É engraçado conversar sobre trabalho com outras pessoas às vezes.

Não sou realizado com meu serviço. Na verdade nem sei com o que queria trabalhar. Talvez nem quisesse trabalhar, não queria emprego. Se fosse só uma escolha, sem consequências, estaria realizando atividades por prazer, passatempos.
Mas, infelizmente, não é. Tem todo o bolo de contas pra pagar. E elas vencem, arrancando seu dinheiro[bb] sem misericórida.
Contas como aluguel, água, luz, condomínio, plano de saúde, etc… são certeiras, têm dia marcado para atacar. Não temos pra onde correr.
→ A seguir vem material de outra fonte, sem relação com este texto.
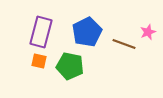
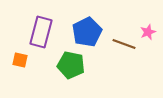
orange square: moved 19 px left, 1 px up
green pentagon: moved 1 px right, 1 px up
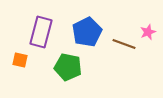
green pentagon: moved 3 px left, 2 px down
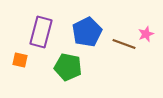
pink star: moved 2 px left, 2 px down
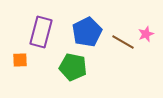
brown line: moved 1 px left, 2 px up; rotated 10 degrees clockwise
orange square: rotated 14 degrees counterclockwise
green pentagon: moved 5 px right
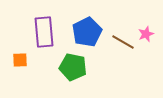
purple rectangle: moved 3 px right; rotated 20 degrees counterclockwise
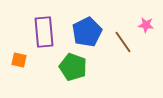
pink star: moved 9 px up; rotated 28 degrees clockwise
brown line: rotated 25 degrees clockwise
orange square: moved 1 px left; rotated 14 degrees clockwise
green pentagon: rotated 8 degrees clockwise
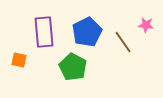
green pentagon: rotated 8 degrees clockwise
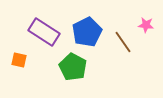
purple rectangle: rotated 52 degrees counterclockwise
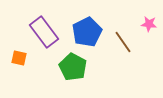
pink star: moved 3 px right, 1 px up
purple rectangle: rotated 20 degrees clockwise
orange square: moved 2 px up
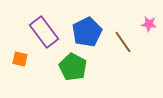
orange square: moved 1 px right, 1 px down
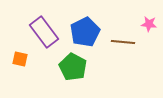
blue pentagon: moved 2 px left
brown line: rotated 50 degrees counterclockwise
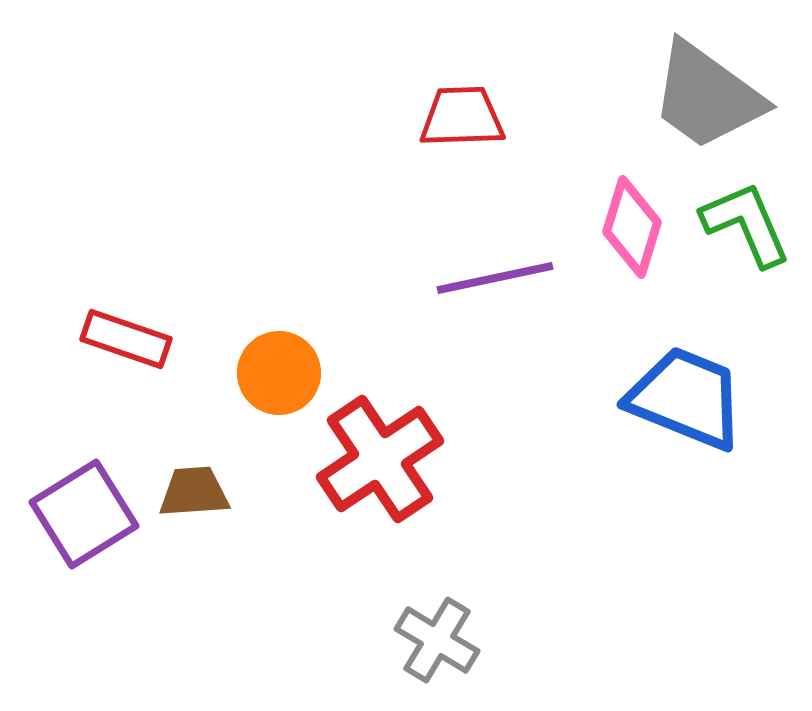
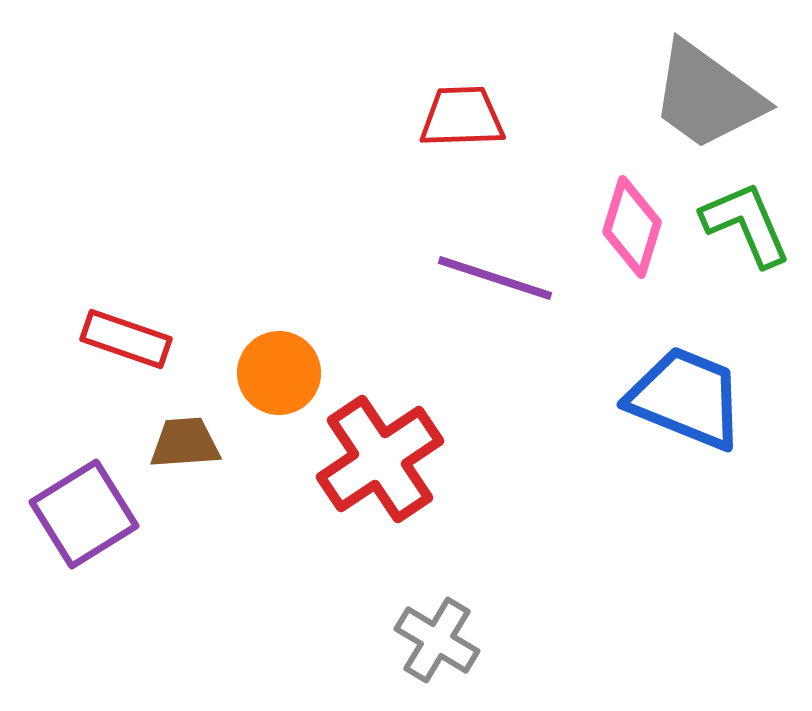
purple line: rotated 30 degrees clockwise
brown trapezoid: moved 9 px left, 49 px up
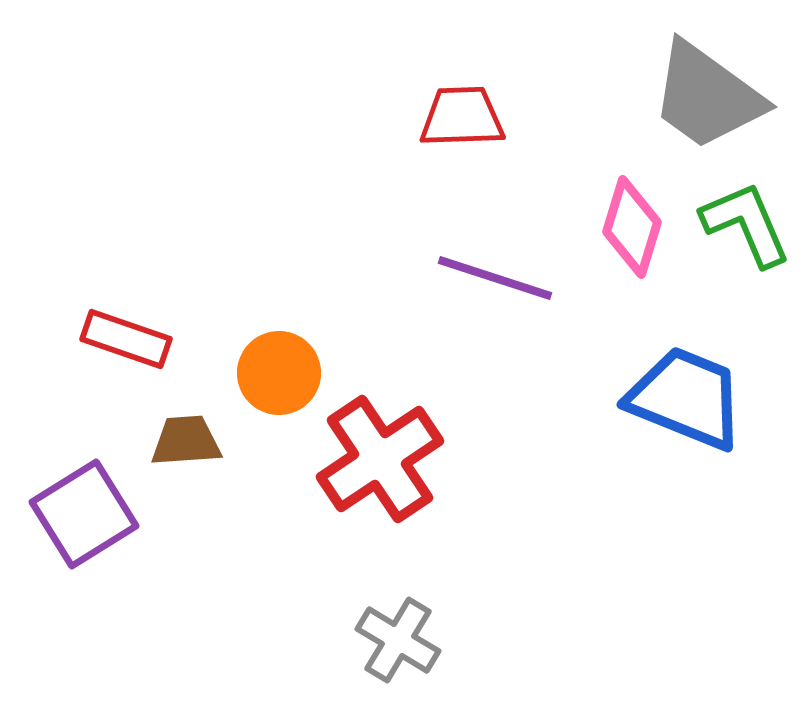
brown trapezoid: moved 1 px right, 2 px up
gray cross: moved 39 px left
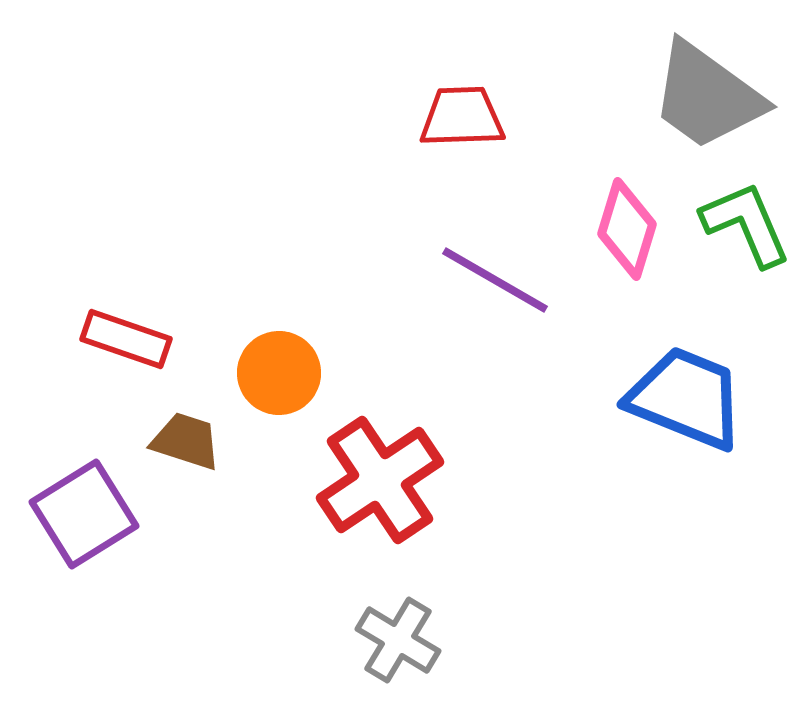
pink diamond: moved 5 px left, 2 px down
purple line: moved 2 px down; rotated 12 degrees clockwise
brown trapezoid: rotated 22 degrees clockwise
red cross: moved 21 px down
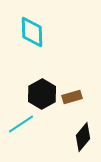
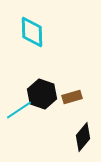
black hexagon: rotated 12 degrees counterclockwise
cyan line: moved 2 px left, 14 px up
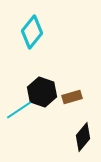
cyan diamond: rotated 40 degrees clockwise
black hexagon: moved 2 px up
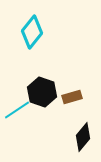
cyan line: moved 2 px left
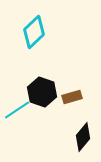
cyan diamond: moved 2 px right; rotated 8 degrees clockwise
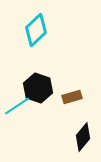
cyan diamond: moved 2 px right, 2 px up
black hexagon: moved 4 px left, 4 px up
cyan line: moved 4 px up
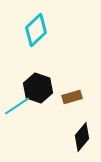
black diamond: moved 1 px left
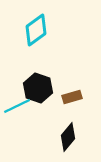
cyan diamond: rotated 8 degrees clockwise
cyan line: rotated 8 degrees clockwise
black diamond: moved 14 px left
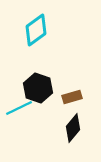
cyan line: moved 2 px right, 2 px down
black diamond: moved 5 px right, 9 px up
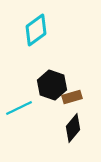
black hexagon: moved 14 px right, 3 px up
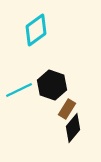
brown rectangle: moved 5 px left, 12 px down; rotated 42 degrees counterclockwise
cyan line: moved 18 px up
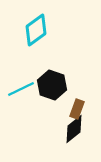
cyan line: moved 2 px right, 1 px up
brown rectangle: moved 10 px right; rotated 12 degrees counterclockwise
black diamond: moved 1 px right, 1 px down; rotated 12 degrees clockwise
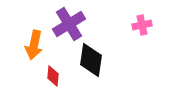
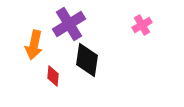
pink cross: rotated 18 degrees counterclockwise
black diamond: moved 4 px left
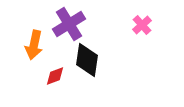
pink cross: rotated 12 degrees counterclockwise
red diamond: moved 2 px right; rotated 65 degrees clockwise
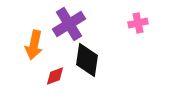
pink cross: moved 4 px left, 2 px up; rotated 30 degrees clockwise
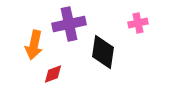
purple cross: rotated 20 degrees clockwise
black diamond: moved 16 px right, 8 px up
red diamond: moved 2 px left, 2 px up
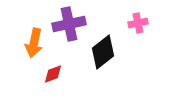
orange arrow: moved 2 px up
black diamond: rotated 44 degrees clockwise
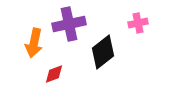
red diamond: moved 1 px right
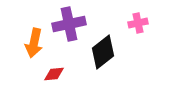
red diamond: rotated 15 degrees clockwise
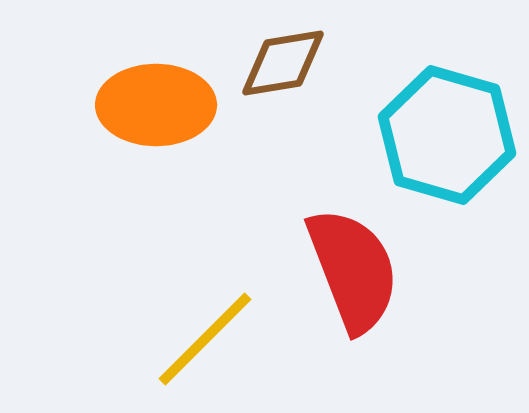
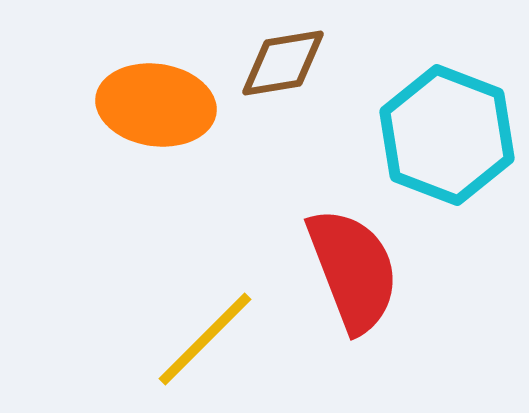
orange ellipse: rotated 8 degrees clockwise
cyan hexagon: rotated 5 degrees clockwise
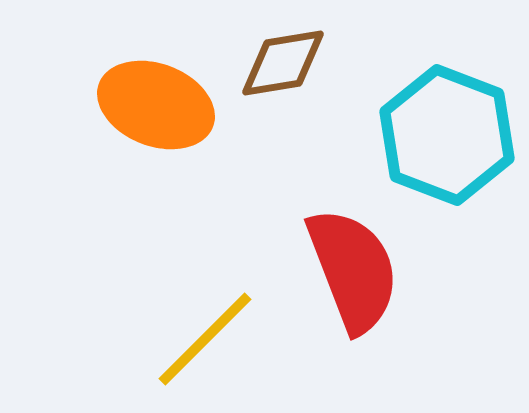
orange ellipse: rotated 13 degrees clockwise
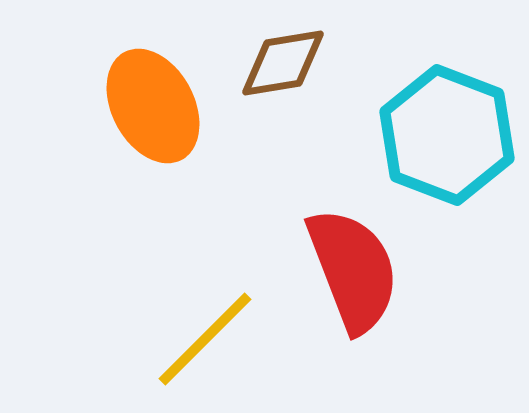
orange ellipse: moved 3 px left, 1 px down; rotated 41 degrees clockwise
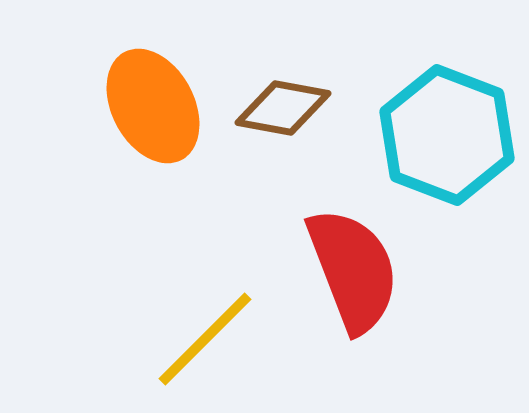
brown diamond: moved 45 px down; rotated 20 degrees clockwise
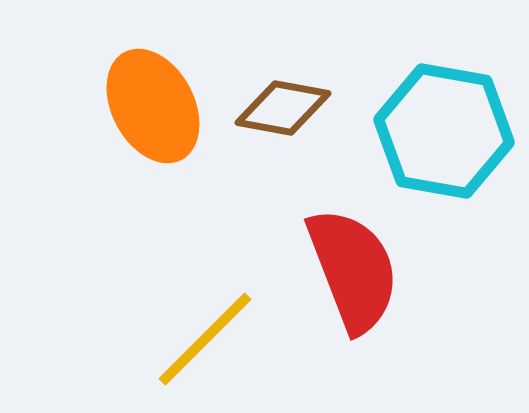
cyan hexagon: moved 3 px left, 4 px up; rotated 11 degrees counterclockwise
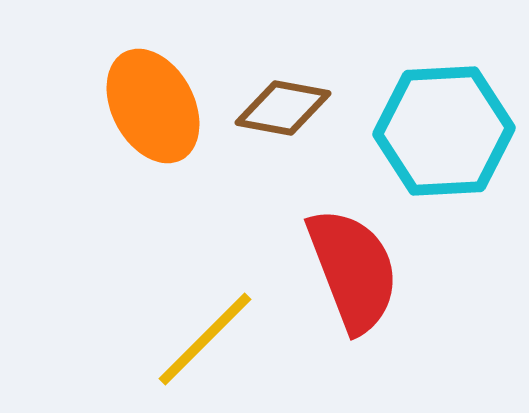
cyan hexagon: rotated 13 degrees counterclockwise
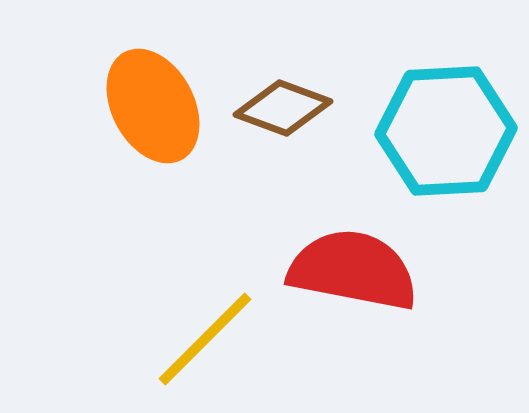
brown diamond: rotated 10 degrees clockwise
cyan hexagon: moved 2 px right
red semicircle: rotated 58 degrees counterclockwise
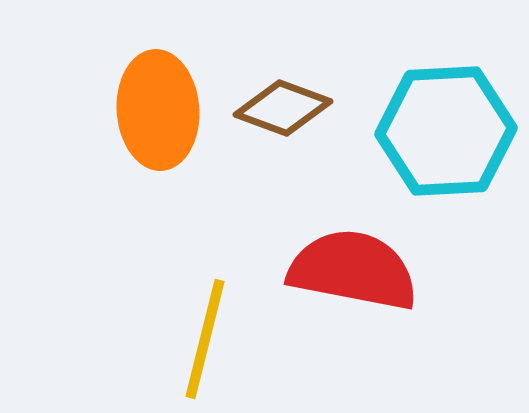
orange ellipse: moved 5 px right, 4 px down; rotated 24 degrees clockwise
yellow line: rotated 31 degrees counterclockwise
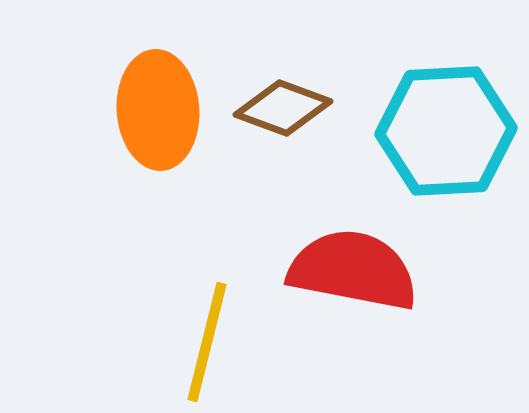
yellow line: moved 2 px right, 3 px down
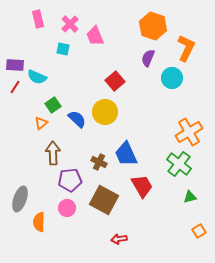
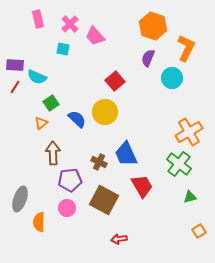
pink trapezoid: rotated 20 degrees counterclockwise
green square: moved 2 px left, 2 px up
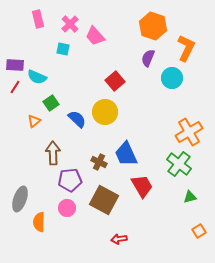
orange triangle: moved 7 px left, 2 px up
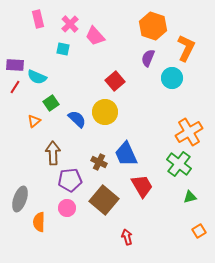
brown square: rotated 12 degrees clockwise
red arrow: moved 8 px right, 2 px up; rotated 84 degrees clockwise
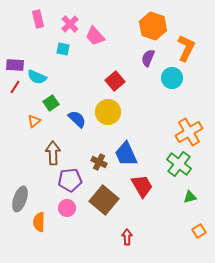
yellow circle: moved 3 px right
red arrow: rotated 14 degrees clockwise
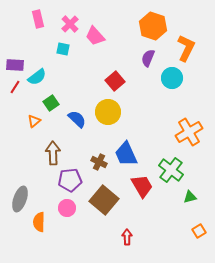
cyan semicircle: rotated 60 degrees counterclockwise
green cross: moved 8 px left, 6 px down
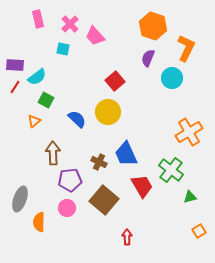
green square: moved 5 px left, 3 px up; rotated 28 degrees counterclockwise
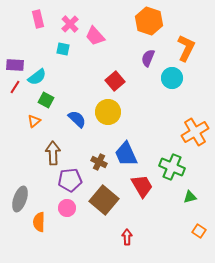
orange hexagon: moved 4 px left, 5 px up
orange cross: moved 6 px right
green cross: moved 1 px right, 3 px up; rotated 15 degrees counterclockwise
orange square: rotated 24 degrees counterclockwise
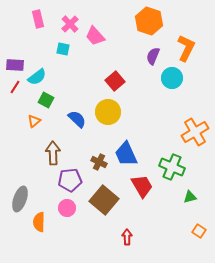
purple semicircle: moved 5 px right, 2 px up
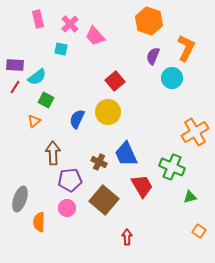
cyan square: moved 2 px left
blue semicircle: rotated 108 degrees counterclockwise
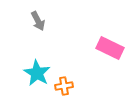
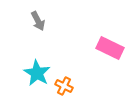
orange cross: rotated 36 degrees clockwise
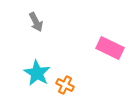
gray arrow: moved 2 px left, 1 px down
orange cross: moved 1 px right, 1 px up
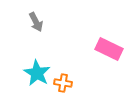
pink rectangle: moved 1 px left, 1 px down
orange cross: moved 2 px left, 2 px up; rotated 18 degrees counterclockwise
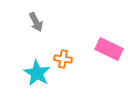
orange cross: moved 24 px up
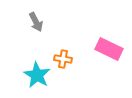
cyan star: moved 2 px down
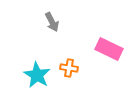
gray arrow: moved 16 px right
orange cross: moved 6 px right, 9 px down
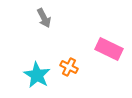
gray arrow: moved 8 px left, 4 px up
orange cross: moved 1 px up; rotated 18 degrees clockwise
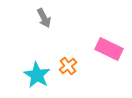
orange cross: moved 1 px left, 1 px up; rotated 24 degrees clockwise
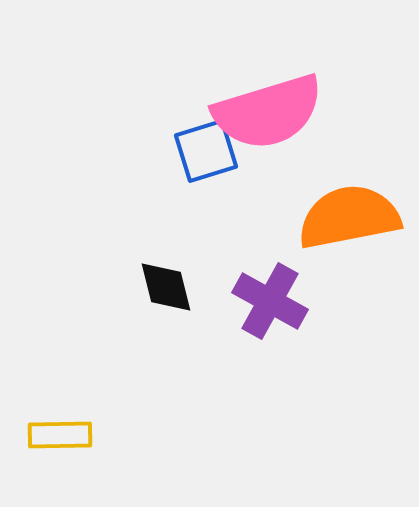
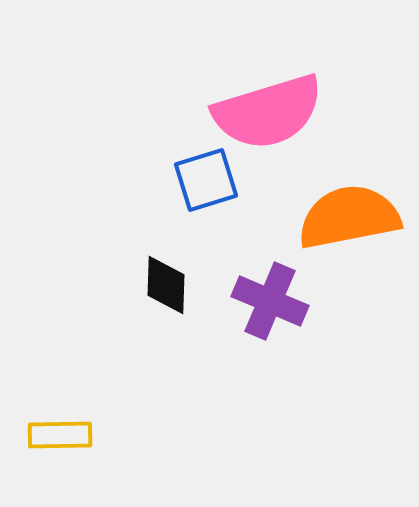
blue square: moved 29 px down
black diamond: moved 2 px up; rotated 16 degrees clockwise
purple cross: rotated 6 degrees counterclockwise
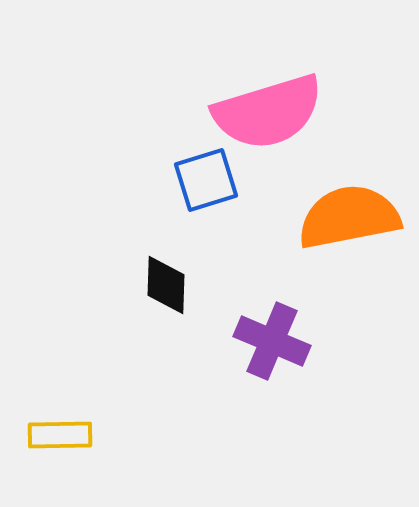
purple cross: moved 2 px right, 40 px down
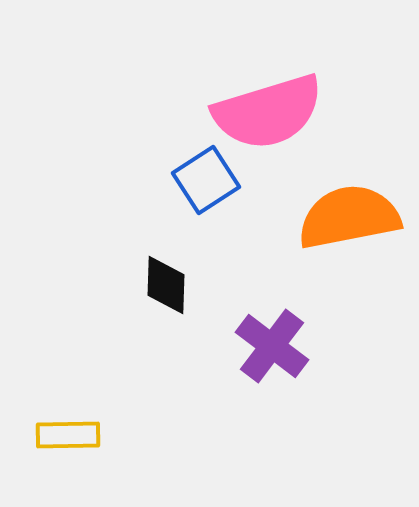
blue square: rotated 16 degrees counterclockwise
purple cross: moved 5 px down; rotated 14 degrees clockwise
yellow rectangle: moved 8 px right
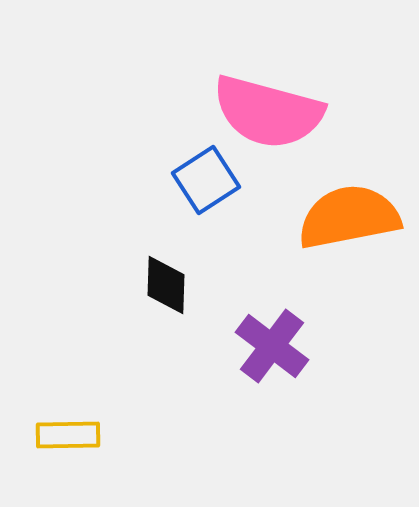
pink semicircle: rotated 32 degrees clockwise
Fulano pergunta: com o que você trabalha? Respondo: com informática, desenvolvendo sistemas. Com que linguagem ja mexeu? A, b, c …

Nossa, que legal!

Digo: legal como hobbie, sem obrigação, sem cronogramas que te dão contra o tempo, sem apurrinhação.
Emprego, obrigação, se torna um saco.

Quanto você ganha?
R$ XXXX

Nossa… pela média (de pobreza) está de bom tamanho. Tem gente que ganha R$ XXX e sustenta a família. Você nem tem filho.

Filho-de-cruz-credo, cada um com seus problemas. Não adianta eu me sentir feliz apenas por ter gente mais na merda do que eu. Eu queria é que todos ganhassem mais do que o suficiente para viver, e não apenas sobreviver. Mas não uso a lógica de lamentar o que as pessoas ganham e me satisfazer com o meu trabalho e com o que ganho apenas por isto.

Eu queria não precisar de dinheiro para pagar as contas, e assim não ia querer mais trabalhar sem vontade para conquistá-lo.
Mas como preciso, então tento me esforçar o mínimo possível para pagar o que quero.

Não quero me vender a uma vida desenfreada se estressando por emprego que suga a maior parte de nosso tempo. Quero viver.

Tem coisas que fazemos por utilidade e não por prazer.